Signed-off-by: Michael Bringmann <mwb@linux.vnet.ibm.com>
---
Changes in patch:
  -- Revised patch description.
---
 arch/powerpc/mm/numa.c |    3 ++-
 1 file changed, 2 insertions(+), 1 deletion(-)

Comments

Michael Ellerman Sept. 26, 2018, 12:13 p.m. UTC | #1
On Thu, 2018-09-20 at 16:45:13 UTC, Michael Bringmann wrote:
> After migration of a powerpc LPAR, the kernel executes code to
> update the system state to reflect new platform characteristics.
> Such changes include modifications to device tree properties
> provided to the system by PHYP.  Property notifications received
> by the powerpc 'migration_store' code are passed along to the
> kernel in general through a call to 'of_update_property' which
> in turn passes such events back to all modules through entries like
> the '.notifier_call' function within the NUMA module.  When the
> NUMA module updates its state, it resets its event timer.  If this
> occurs after a previous call to 'stop_topology_update' or on a
> system without VPHN enabled, the code runs into an unitialized
> timer structure and crashes.  This patch adds a safety check
> along this path toward the problem code.
> 
> Note: This crash was observed on every LPM in the 4.17-rc7 kernel
> (and in the 4.18 kernel) of a system with dedicated CPUs enabled.
> An example crash log without the patch is as follows.
> 
...
> 
> Signed-off-by: Michael Bringmann <mwb@linux.vnet.ibm.com>

Applied to powerpc fixes, thanks.

https://git.kernel.org/powerpc/c/8604895a34d92f5e186ceb931b0d1b

cheers
Michael Bringmann Sept. 26, 2018, 2:44 p.m.
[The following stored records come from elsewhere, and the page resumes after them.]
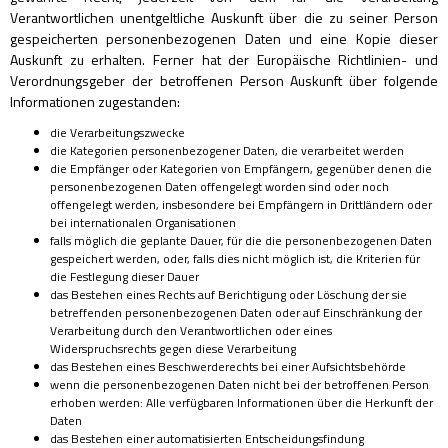
Verantwortlichen unentgeltliche Auskunft über die zu seiner Person
gespeicherten personenbezogenen Daten und eine Kopie dieser
Auskunft zu erhalten. Ferner hat der Europäische Richtlinien- und
Verordnungsgeber der betroffenen Person Auskunft über folgende
Informationen zugestanden:
die Verarbeitungszwecke
die Kategorien personenbezogener Daten, die verarbeitet werden
die Empfänger oder Kategorien von Empfängern, gegenüber denen die
personenbezogenen Daten offengelegt worden sind oder noch
offengelegt werden, insbesondere bei Empfängern in Drittländern oder
bei internationalen Organisationen
falls möglich die geplante Dauer, für die die personenbezogenen Daten
gespeichert werden, oder, falls dies nicht möglich ist, die Kriterien für
die Festlegung dieser Dauer
das Bestehen eines Rechts auf Berichtigung oder Löschung der sie
betreffenden personenbezogenen Daten oder auf Einschränkung der
Verarbeitung durch den Verantwortlichen oder eines
Widerspruchsrechts gegen diese Verarbeitung
das Bestehen eines Beschwerderechts bei einer Aufsichtsbehörde
wenn die personenbezogenen Daten nicht bei der betroffenen Person
erhoben werden: Alle verfügbaren Informationen über die Herkunft der
Daten
das Bestehen einer automatisierten Entscheidungsfindung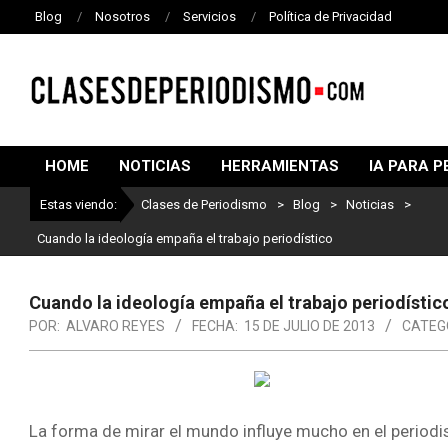
Blog
Nosotros
Servicios
Política de Privacidad
CLASES
DE
HOME
NOTICIAS
HERRAMIENTAS
IA PARA P
PERIODISMO
Estas viendo:
Clases de Periodismo
>
Blog
>
Noticias
>
Cuando la ideología empaña el trabajo periodístico
Cuando la ideología empaña el trabajo periodístic
POR:
ALVARO REYES
FECHA:
15 DE JULIO DE 2013
CATEG
La forma de mirar el mundo influye mucho en el periodi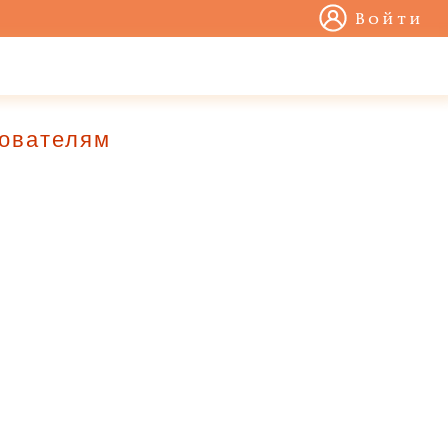
Войти
зователям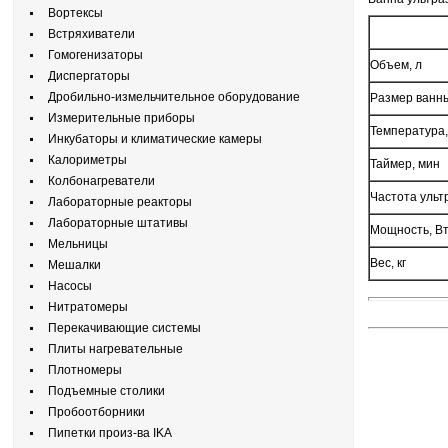
Вортексы
Встряхиватели
Гомогенизаторы
Объем, л
Диспергаторы
Дробильно-измельчительное оборудование
Размер ванны
Измерительные приборы
Температура,
Инкубаторы и климатические камеры
Калориметры
Таймер, мин
Колбонагреватели
Частота ультр
Лабораторные реакторы
Лабораторные штативы
Мощность, В
Мельницы
Вес, кг
Мешалки
Насосы
Нитратомеры
Перекачивающие системы
Плиты нагревательные
Плотномеры
Подъемные столики
Пробоотборники
Пипетки произ-ва IKA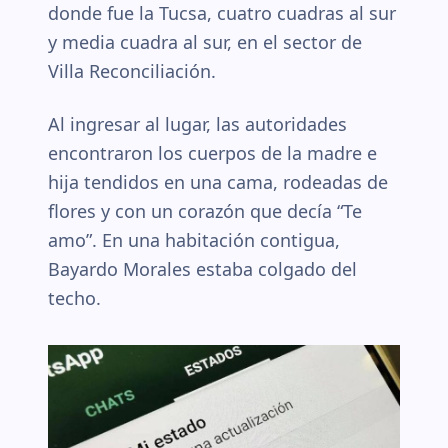
donde fue la Tucsa, cuatro cuadras al sur
y media cuadra al sur, en el sector de
Villa Reconciliación.
Al ingresar al lugar, las autoridades
encontraron los cuerpos de la madre e
hija tendidos en una cama, rodeadas de
flores y con un corazón que decía “Te
amo”. En una habitación contigua,
Bayardo Morales estaba colgado del
techo.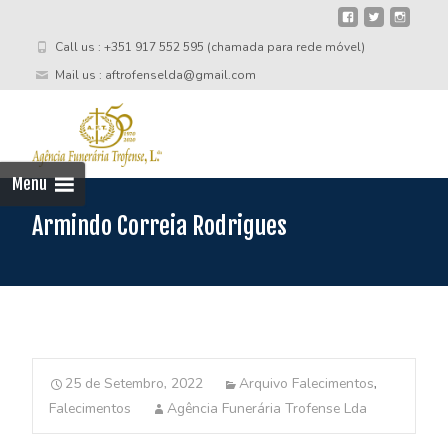
Call us : +351 917 552 595 (chamada para rede móvel)
Mail us : aftrofenselda@gmail.com
Skip
to
cont
Menu
Armindo Correia Rodrigues
25 de Setembro, 2022
Arquivo Falecimentos
,
Falecimentos
Agência Funerária Trofense Lda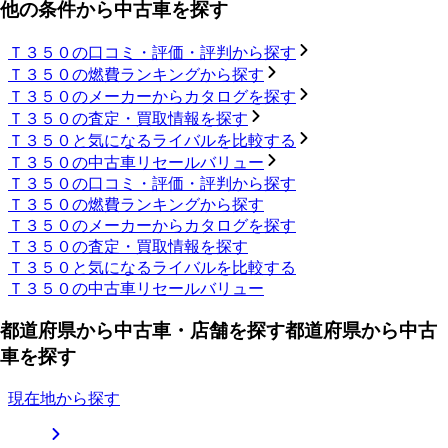
他の条件から中古車を探す
Ｔ３５０の口コミ・評価・評判から探す
Ｔ３５０の燃費ランキングから探す
Ｔ３５０のメーカーからカタログを探す
Ｔ３５０の査定・買取情報を探す
Ｔ３５０と気になるライバルを比較する
Ｔ３５０の中古車リセールバリュー
Ｔ３５０の口コミ・評価・評判から探す
Ｔ３５０の燃費ランキングから探す
Ｔ３５０のメーカーからカタログを探す
Ｔ３５０の査定・買取情報を探す
Ｔ３５０と気になるライバルを比較する
Ｔ３５０の中古車リセールバリュー
都道府県から中古車・店舗を探す
都道府県から中古
車を探す
現在地から探す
UTC | #2
Hello, Michael:
    Please look at v03 of the patch set which was posted
just on 09/25/2018.  We had a last minute brainstorm of how
to simplify the code after the v02 REPOST.
    Also, note that we would like to invalidate the set,

[PATCH v08 0/5] powerpc/hotplug: Update affinity for migrated CPUs
https://lists.ozlabs.org/pipermail/linuxppc-dev/2018-July/176301.html

as we think it is covered now by other code.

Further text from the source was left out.